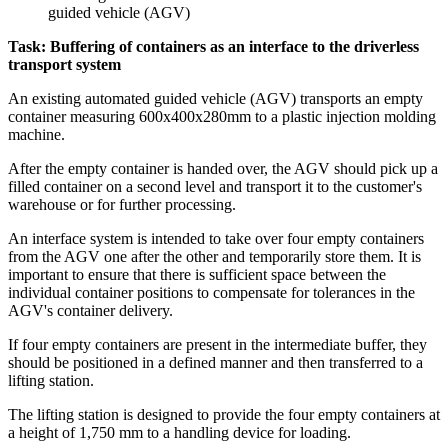
Task: Buffering of containers as an interface to the driverless
transport system
An existing automated guided vehicle (AGV) transports an empty
container measuring 600x400x280mm to a plastic injection molding
machine.
After the empty container is handed over, the AGV should pick up a
filled container on a second level and transport it to the customer's
warehouse or for further processing.
An interface system is intended to take over four empty containers
from the AGV one after the other and temporarily store them. It is
important to ensure that there is sufficient space between the
individual container positions to compensate for tolerances in the
AGV's container delivery.
If four empty containers are present in the intermediate buffer, they
should be positioned in a defined manner and then transferred to a
lifting station.
The lifting station is designed to provide the four empty containers at
a height of 1,750 mm to a handling device for loading.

**WHAT YOU ARE ASKED TO DO**.
The word "over" occurs on certain lines of the material; count those lines and respond with the number only.

**SOLUTION TO THIS EXERCISE**.
2